Nous sommes ici devant un film de ce genre : un professeur philosophe, parisien jusqu’au bout des ongles, aux parents vivant dans un magnifique appartement du centre de la capitale, ayant écrit un essai, connaisseur de toute la subtilité de la Pensée, opposé à une coiffeuse, qui adore les romans tête de gondole, la musique funk pour danser, s’habille de vêtements ajustés aux couleurs voyantes. Et nous nous disons que la question de savoir s’ils restent ensemble ou non est éventée d’avance par le postulat même du propos : soit nous sommes dans le « politiquement correct » et les deux tourtereaux transcendent leurs différences socio-culturelles, soit nous sommes dans le poids du drame et ils font leur chemin chacun de leur côté, incapables de réconcilier ce qui les éloigne.

Et pourtant, il se passe autre chose dans ce que nous voyons à l’écran.
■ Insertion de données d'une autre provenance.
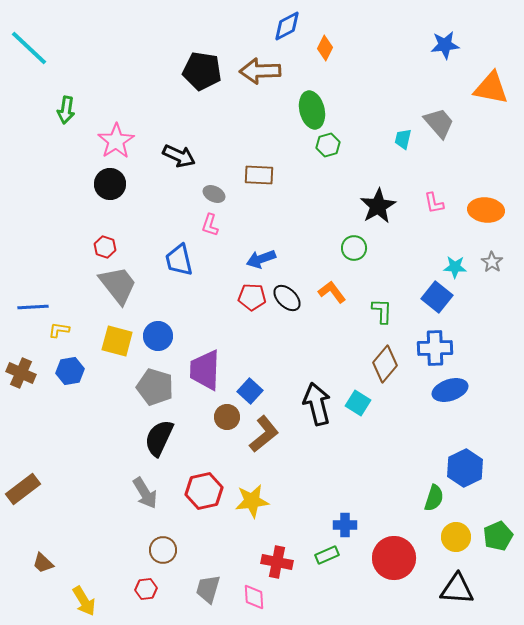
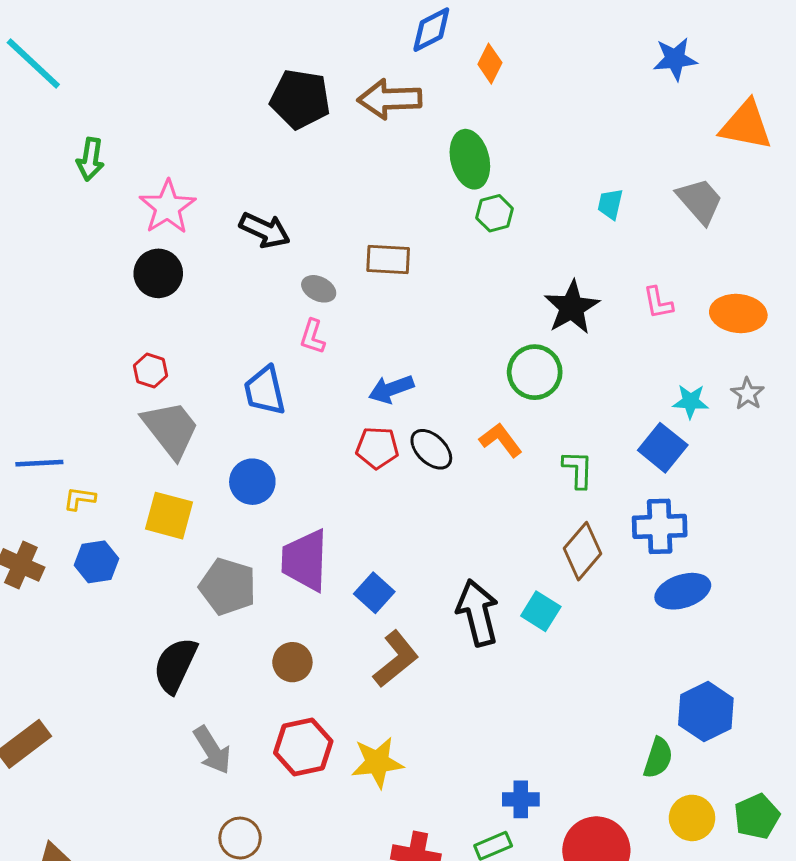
gray trapezoid: (439, 123) -> (700, 201), moved
green circle: (354, 248) -> (535, 372), size x1.4
blue circle: (158, 336) -> (252, 482), moved
brown circle: (227, 417) -> (292, 662), moved
black semicircle: (159, 438) -> (175, 665), moved

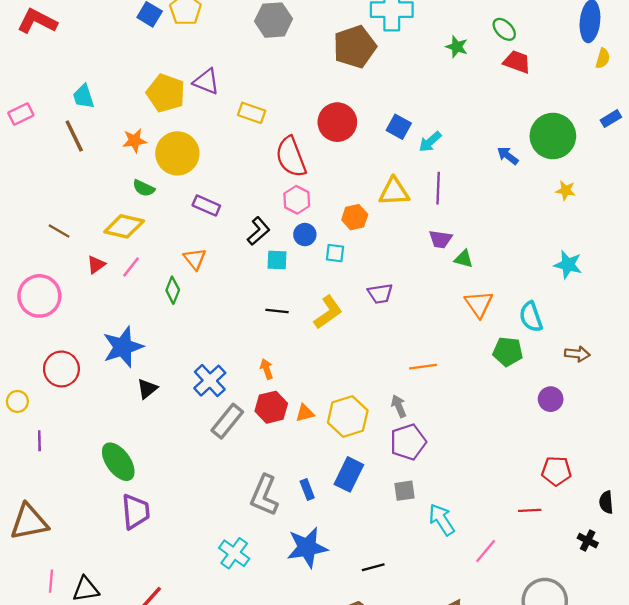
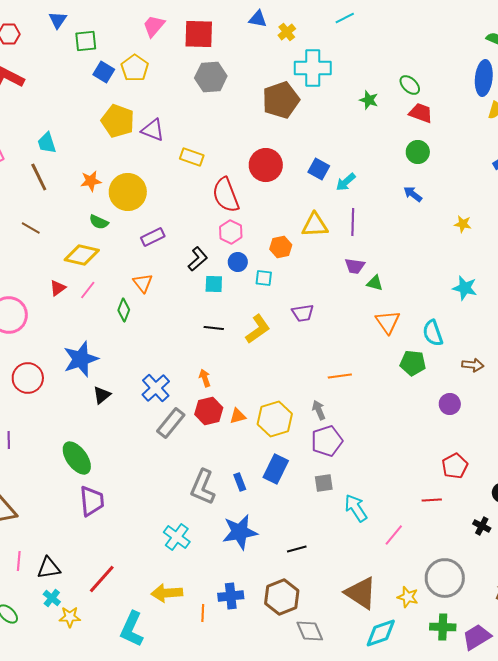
yellow pentagon: (166, 93) -> (118, 121), moved
green circle: (553, 136) -> (418, 152), moved, size x0.6
purple rectangle: (206, 206) -> (153, 237), turned -50
brown line: (59, 231) -> (31, 228), moved
red pentagon: (556, 471) -> (455, 466), turned -30

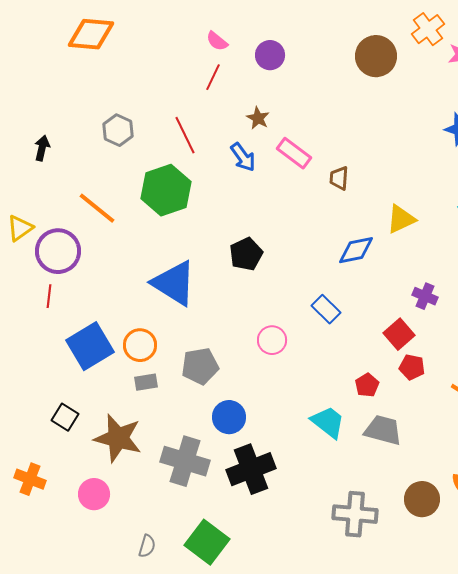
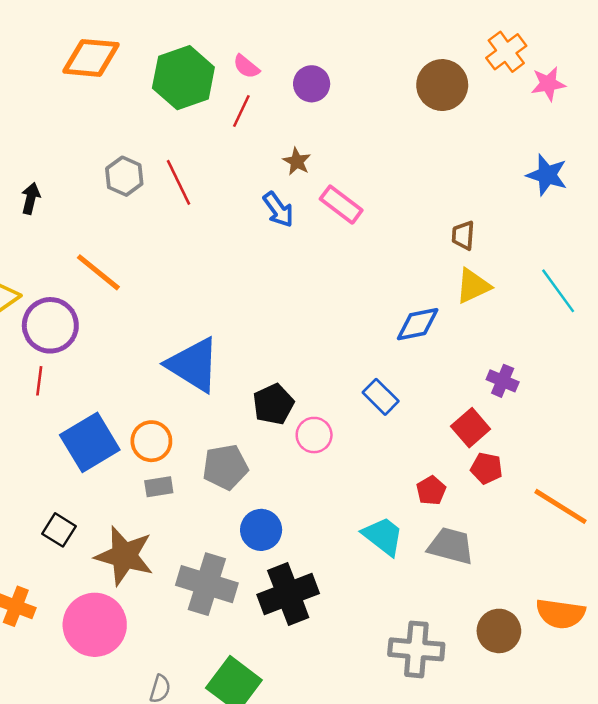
red line: (185, 135) -> (179, 182), moved
brown trapezoid: (339, 178) -> (463, 235), moved
green hexagon: (166, 190) -> (183, 78), moved
black pentagon: (246, 254) -> (273, 404), moved
pink circle: (94, 494) -> (95, 625), size x1.6

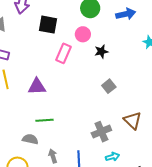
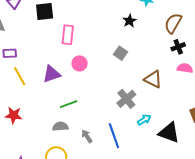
pink circle: (83, 34) -> (80, 63), moved
black star: (101, 51) -> (129, 21), moved

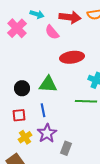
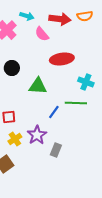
black circle: (22, 88) -> (12, 68), moved
blue line: (43, 110) -> (54, 112), moved, turned 48

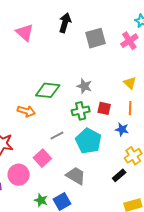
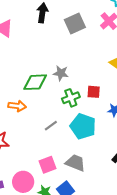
gray star: (84, 86) -> (61, 73), moved
pink square: (42, 158) -> (47, 165), moved, turned 30
pink circle: (19, 175) -> (23, 182), moved

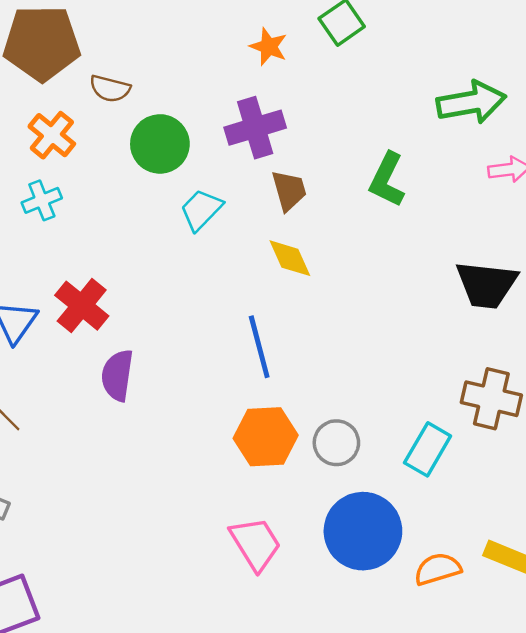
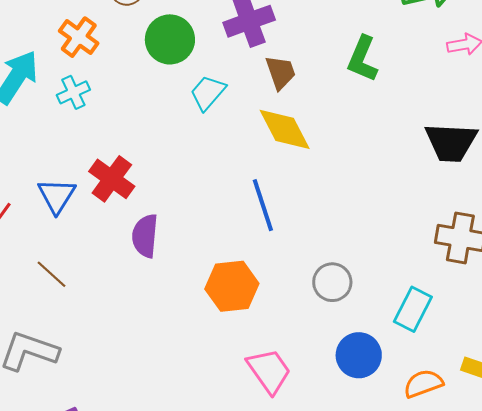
yellow diamond: (290, 258) -> (285, 129), size x1.4
orange hexagon: (266, 437) -> (232, 286), moved
cyan rectangle: (428, 449) -> (413, 309), moved
blue circle: (363, 531) -> (359, 355), size x0.7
Il faut pour cela toute la subtilité du cinéaste, qui sème çà et là des indices contradictoires, de temps en temps, des détails qui accusent le fossé social séparant les deux protagonistes, les poussant à n’être que des stéréotypes ; et dans le même mouvement des éléments qui vont dans le sens inverse, jetant un pont sur ce même fossé, elle l’entraînant dans sa joie de vivre et lui l’intégrant à son univers de culture classique, ce qui leur redonne à tous les deux une humanité irréductible aux classifications. Il en ressort un suspense qui dure jusqu’à la fin, qui s’avère être, de mon point de vue, la plus réussie possible pour un film si enfermé dans un propos initial presque manichéen.

Le mélange des genres cinématographiques, cité en incipit du présent article, brouille encore les pistes. Nous oscillons entre Jacques Demy et ce cinéma très réaliste représenté par les frères Dardenne (la présence d’Emilie Dequenne, découverte dans « Rosetta », un de leurs films, la situation de l’histoire à Arras, ville du Nord, renforcent cette idée), ce qui contribue encore à nous déstabiliser et à nous faire douter de l’issue du film. Une mise en scène tirée au cordeau, complète le tout.

C’est un film qui m’a laissée perplexe. De belle facture, il s’avère, malgré toutes les finesses que je viens de décrire, assez classique et sans véritable relief. Il est difficile de ne pas en aimer certains aspects, toutes ces failles introduites par le cinéaste dans cette histoire au goût de déjà vu ; pour autant, mise en scène comme récit ne m’ont pas laissé de souvenir inoubliable.

Je dois cependant parler des acteurs. Et surtout de l’actrice. Emilie Dequenne est particulièrement impressionnante dans ce film. Bien sûr, le scénario lui donne de multiples répliques, face à un personnage « taiseux », qui lui permettent de tenir le devant de la scène. Mais avec quel brio. Lumineuse et gaie, elle fait irradier son personnage, tout de bonté et d’ouverture sur la vie et tire rapidement la couverture à elle. Sa performance est pour moi comparable à celle de Cate Blanchett dans « Blue Jasmine » de Woody Allen, récemment récompensée aux Oscars. A ses côtés, Loïc Corbery, volontairement placé en second par le rôle, campe parfaitement le personnage auquel il est destiné : un jeune homme snob, tombeur de ces dames au charme insolent, qui tente de s’ouvrir à une vie différente.

Ne serait-ce que pour la performance d’Emilie Dequenne, c’est un film à voir.